Is Failure An Option?
Tuesday, September 13, 2011
I've recently returned to being active here on SP after a summer of just popping in on ocassion due to a number of things - it started with computer problems and then life simply got way too busy, or so I thought at least. Being without a computer for several weeks and forced to be off-line was a mixed blessing. I accomplished a lot of "real-life" stuff that I'd been neglecting (yep, things like cleaning my house, lol) and spent a lot more time outdoors. I read a lot more books than I usually do, and spent more time with my husband. It was good for me in so many ways. But of course, there was a downside...I wasn't logging in here and staying accountable and I'd had to drop out of the team challenges that were helping me to stay on track with my eating and exercise.
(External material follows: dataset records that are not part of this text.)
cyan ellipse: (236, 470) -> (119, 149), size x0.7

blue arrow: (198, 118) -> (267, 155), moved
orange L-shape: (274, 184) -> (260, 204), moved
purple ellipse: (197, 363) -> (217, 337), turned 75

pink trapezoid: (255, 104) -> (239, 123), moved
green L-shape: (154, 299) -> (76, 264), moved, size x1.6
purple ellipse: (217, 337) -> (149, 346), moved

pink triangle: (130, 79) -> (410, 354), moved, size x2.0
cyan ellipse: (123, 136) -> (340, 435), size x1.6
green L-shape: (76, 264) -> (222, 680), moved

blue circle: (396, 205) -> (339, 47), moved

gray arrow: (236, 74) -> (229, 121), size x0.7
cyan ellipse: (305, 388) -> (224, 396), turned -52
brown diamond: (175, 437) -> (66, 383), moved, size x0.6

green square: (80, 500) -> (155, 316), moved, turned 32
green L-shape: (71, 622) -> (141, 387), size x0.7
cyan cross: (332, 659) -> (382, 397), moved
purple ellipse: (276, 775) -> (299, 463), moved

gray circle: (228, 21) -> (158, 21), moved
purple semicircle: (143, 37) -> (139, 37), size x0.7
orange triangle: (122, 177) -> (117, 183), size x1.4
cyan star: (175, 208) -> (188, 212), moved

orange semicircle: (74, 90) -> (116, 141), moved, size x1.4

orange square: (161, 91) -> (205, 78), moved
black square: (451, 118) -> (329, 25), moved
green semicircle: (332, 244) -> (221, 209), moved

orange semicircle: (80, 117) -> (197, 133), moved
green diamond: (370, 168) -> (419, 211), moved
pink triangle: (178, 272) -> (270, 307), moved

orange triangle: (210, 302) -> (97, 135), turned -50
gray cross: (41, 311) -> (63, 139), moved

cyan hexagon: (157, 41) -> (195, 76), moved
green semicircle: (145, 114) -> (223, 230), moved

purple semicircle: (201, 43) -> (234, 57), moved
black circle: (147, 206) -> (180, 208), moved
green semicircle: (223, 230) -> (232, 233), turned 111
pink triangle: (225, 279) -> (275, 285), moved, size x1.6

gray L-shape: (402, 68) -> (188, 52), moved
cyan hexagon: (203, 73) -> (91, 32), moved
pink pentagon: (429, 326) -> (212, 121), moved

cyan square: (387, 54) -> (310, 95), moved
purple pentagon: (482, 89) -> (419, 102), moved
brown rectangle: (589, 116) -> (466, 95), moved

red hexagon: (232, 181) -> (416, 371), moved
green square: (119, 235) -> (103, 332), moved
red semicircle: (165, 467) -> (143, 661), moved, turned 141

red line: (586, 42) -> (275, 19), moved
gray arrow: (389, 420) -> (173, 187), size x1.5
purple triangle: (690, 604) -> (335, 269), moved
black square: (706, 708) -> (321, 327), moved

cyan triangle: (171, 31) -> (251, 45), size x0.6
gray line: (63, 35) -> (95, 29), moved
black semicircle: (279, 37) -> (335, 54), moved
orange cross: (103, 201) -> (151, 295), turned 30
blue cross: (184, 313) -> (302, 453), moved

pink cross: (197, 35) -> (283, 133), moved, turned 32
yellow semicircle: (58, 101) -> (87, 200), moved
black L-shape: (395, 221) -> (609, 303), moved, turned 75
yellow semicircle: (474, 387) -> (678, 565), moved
I did okay for the first month or so, but then I started eating more, or at least not being as careful of WHAT I ate. I eventually stopped walking as often and as far. And the pounds very slowly started to re-appear. Thankfully, the ONE habit I'm fanatical about is weighing myself every morning and I quickly realized I had some serious choices to make.
Did I really want to lose the rest of the weight I'd vowed to get rid of - or was I going to just go back to the way I'd lived my life for years and years - eating whatever I'd wanted and being happy to say "my weight doesn't matter" or "my husband loves me no matter what" or "God looks at the inside, not at my weight"?? Did I mean what I said when I picked my user name here of "neverornow"? Was I ready to just give up and be obese the rest of my life, taking my chances on becoming diabetic, having heart problems, and so on? Did I WANT to be thin and fit or NOT??
I turned 62 this week and it truly is a matter of now or never, just as it was when I joined SP not quite a year ago. I've spent too much of my life just "going with the flow", trying to please others, not taking care of my own needs.
I DO need to balance my time here at SP with other things that also matter, but that's a struggle we all face at one time or another, isn't it? If there's one thing I've learned the past few months, it's that being active here on SP is important to my physical and mental well-being. And it IS a priority because if I don't take care of ME, I won't be of much good to anyone else, either. Thankfully, my husband is very supportive of my weightloss and fitness efforts.
Failure is NOT an option, and it never will be again. I've lost over 50 lbs and I feel better than I have in years and I know that I'll feel even healthier after I lose another 35 or so.